A Viewstate for PHP

chinaab

　　One of ASP.net’s most attractive features is the viewstate. It is a convienent way to store arbitrary data in a persistent mechanism. In fact, it’s rather like PHP’s $_SESSION array.
　　There is, however, one difference. $_SESSION is unique to a user but is reused across pages. With only one window to your website, the two preform the same function. But if a user has multiple tabs or windows, $_SESSION can change in between what would otherwise be two successive page loads.
　　The viewstate has two functions:

• Storing properties for controls and forms,
  
• Storing arbitrary data
  

　　The viewstate is responsible for ensuring a red label is still red (and doesn’t default back to black) between page loads. Controls and forms manage this transparently from the developer (excluding a non-obtrusive ViewState property on controls). There is also a viewstate on the page object. It will act like a dictionary, allowing you to save arbitrary data to it.
　　The viewstate is a magical thing, and it achieves that through indirection. It is what separates a browser form submission from a user actually preforming an action. Prado and Fortitude both duplicate this functionality in PHP.
　　For a full example, take a look at Fortitude Form’s code.
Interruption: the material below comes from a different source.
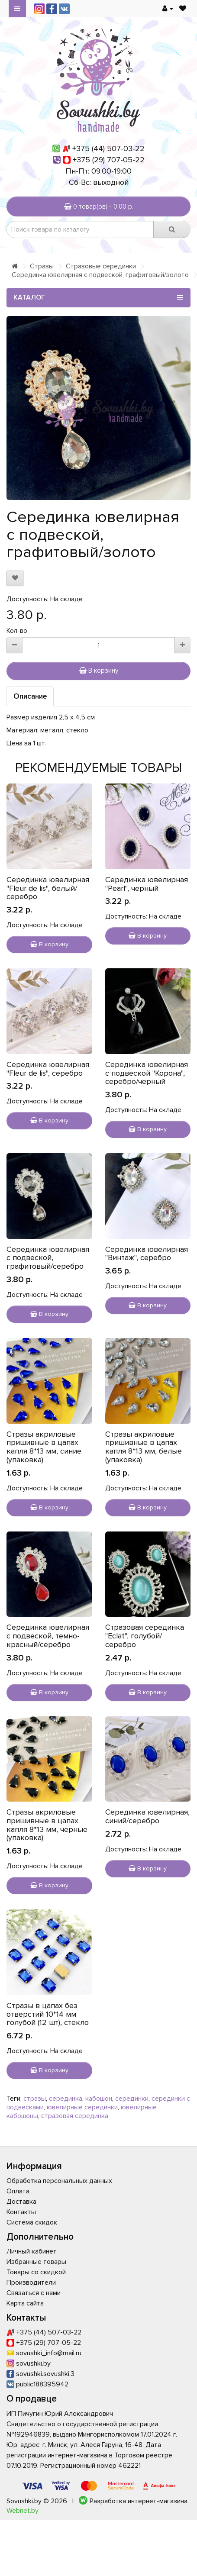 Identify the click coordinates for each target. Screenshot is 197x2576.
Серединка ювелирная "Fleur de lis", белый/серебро (47, 888)
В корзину (98, 670)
But for today’s purposes, I just wanted to demonstrate how to create a simple viewstate in PHP.

<?php
if (array_key_exists ("viewstate", $_POST)) {
$viewstate = unserialize (base64_decode ($_POST["viewstate"]));
$viewstate->count++;
} else {
$viewstate = new stdObject;
$viewstate->count = 0;
}
?>
<html>
<body>
Page-load count: <?=$viewstate->count;?>
<form method="post" action="?">
<input type="hidden" value="<?=base64_encode(serialize($viewstate));?>" name="viewstate" />
<input type="submit" value="Increment" />
</form>
</body>
</html>

　　It preforms very similarily to $_SESSION. Although I used an object, it works just as well with an array. But it accomplishes a separate scope for each page. Frequently in PHP, pagination results are placed in $_SESSION, but that means only one set can be used at a time without butchering the rest. In a page scope, any manipulations can be done at will. And that exposes the real difference between the two: global things, like login operation or options, should be set in $_SESSION. Local, page-level or temporary things should be set in the page&#8217;s viewstate. Opening two or three or even one hundred twenty copies of that script will maintain that many instances of $viewstate->count. $_SESSION maintains only one.
　　Note that the security problems the ExtremeExperts article mentions are just as true with PHP as ASP.net. A manipulative user could set viewstate to a custom crafted value and disrupt the applications expectations. But that just means judicious amounts of validation are required before consuming viewstate on postbacks. Both ASP.net and PHP&#8217;s viewstate can be made secure.